Friday 6 August 2004

Broken Record

The Malta Independent
 6th August 2004

Our culture takes division right down to the village festa. We often find difficulty to agree on yesterday`s weather let alone on tomorrow`s news. The front pages of In-Nazzjon and L-Orizzont suggest that half the population lives a very different reality from the other half.

It is therefore quite curious that we have achieved broad agreement on the need to re-invent ourselves economically by forging a social pact. Whilst the Opposition is not directly involved in MCESD discussions on the social pact, it has announced plans to publish an economic regeneration plan which cannot but present the broad objectives of the social pact.

The need to formulate a social pact has become like a broken record. Everyone seems to agree that we need it but no one has any clear ideas on how to build a consensus round putting it in practice. Events of this week have shown that parties who are expected to overcome themselves and reach consensus on the social pact, could not even honour a commitment not to communicate with the Press except through the Chairman of the MCESD.

A social pact involves acceptance that the country has been living a lie.` Our living beyond our means has been financed through debt not earnings.` Chronic annual fiscal deficit and rapid accumulation of public debt could, unless halted, threaten our financial stability and lock us out of any prospect of joining the Euro single currency within this decade.

A social pact means rolling back the excesses and making the country regain its financial sanity and international competitiveness by taking back our general standard of living to levels which can sustain economic growth through attraction of fresh investment.

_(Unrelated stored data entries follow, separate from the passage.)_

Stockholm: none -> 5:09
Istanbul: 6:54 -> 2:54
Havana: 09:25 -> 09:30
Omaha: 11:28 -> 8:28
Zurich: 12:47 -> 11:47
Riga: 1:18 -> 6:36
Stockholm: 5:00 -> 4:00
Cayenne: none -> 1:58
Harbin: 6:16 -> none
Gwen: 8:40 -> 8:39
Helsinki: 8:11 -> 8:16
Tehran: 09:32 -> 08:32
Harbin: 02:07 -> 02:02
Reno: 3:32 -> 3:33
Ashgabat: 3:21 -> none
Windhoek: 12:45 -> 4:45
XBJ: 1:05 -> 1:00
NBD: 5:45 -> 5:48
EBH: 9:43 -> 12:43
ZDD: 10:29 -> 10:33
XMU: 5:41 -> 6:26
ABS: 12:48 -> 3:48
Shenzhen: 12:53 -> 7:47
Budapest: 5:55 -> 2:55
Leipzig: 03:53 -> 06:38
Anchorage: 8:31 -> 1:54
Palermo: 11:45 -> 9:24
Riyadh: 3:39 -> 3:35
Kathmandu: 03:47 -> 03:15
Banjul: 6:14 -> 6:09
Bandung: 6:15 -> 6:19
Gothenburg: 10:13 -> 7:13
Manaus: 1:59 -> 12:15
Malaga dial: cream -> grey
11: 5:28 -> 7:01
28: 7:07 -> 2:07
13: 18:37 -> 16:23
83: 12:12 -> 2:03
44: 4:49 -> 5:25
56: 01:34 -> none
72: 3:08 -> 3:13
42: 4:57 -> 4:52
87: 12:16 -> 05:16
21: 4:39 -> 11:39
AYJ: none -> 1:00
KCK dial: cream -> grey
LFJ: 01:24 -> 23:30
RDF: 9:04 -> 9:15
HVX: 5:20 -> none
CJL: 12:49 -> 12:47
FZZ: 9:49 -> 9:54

Failure to do so will mean that we will gradually lose what we have turning low growth into outright contraction.` It is as serious as that.

The task of achieving the social pact is compounded by the fact that the government that is trying to broker it, is in effect the culprit as to why a social pact has become indispensable to get ourselves out of the hole. The government put us in the hole in the first place!

Government`s economic mismanagement, often going for the short term politically convenient but economically expensive solutions, has produced the dubious triple crown of chronic deficit and debt, slow growth depending on government`s own unsustainable expenditure, and a rate of inflation superior to that of our competitors. Unemployment has been kept respectable only because it is hidden through inefficient under-employment in the public sector.

This basically means that government has no further tools with which to manage the economy. We have exhausted our debt capacity and quite apart from the obligations to get us fiscally in shape for the Euro, we just cannot continue to borrow faster than the rate of growth of the economy.

Expenditure control is easy to say but very hard to implement within the limits of what is politically possible and socially acceptable. Expenditure improvement in absolute terms is almost impossible and at best government should aim to achieve expenditure control in relative terms to the GDP but only over a medium to long term time span.

Which basically means that the social pact consensus for restructuring and re-acquiring international competitiveness critically depends on achieving a high rate of economic growth based on a sustainable platform of private sector investment, domestic as much as foreign.

Trying to address the fiscal deficit by raising taxes is bound to be counter-productive in terms of economic growth.` Fiscal policy has become a sterile tool of economic policy and monetary policy is as good to generate demand and investment as `pushing on a string` (Keynes). In any case monetary policy is largely out of our control once interest rates and capital movement controls have been liberalised.

Only exchange rate policy is left to restore competitiveness as a basis for a social pact agreement and government has boxed itself in a corner by pledging not to use it even though Real Rate of Exchange calculations show that the current level of the Maltese Lira is 10% and growing less competitive than it was in 1995.

How may I ask are we going to regain international competitiveness By hope By prayer` Will the unions accept to be placed in the silly situation were they are forced to accept private sector demands for wage/benefits cuts whilst public sector employees continue to burn up resources at leisure. How can government plan to avoid reducing its workforce, not even through natural wastage, whilst putting at risk thousands and thousands of private sector employees whose job is on the line as the global economy and our economic mismanagement` is forcing their employers to consider re-locating? For pubic sector employees there is no problem, government cannot re-locate!

Do we want a broken record or a social pact with real solutions?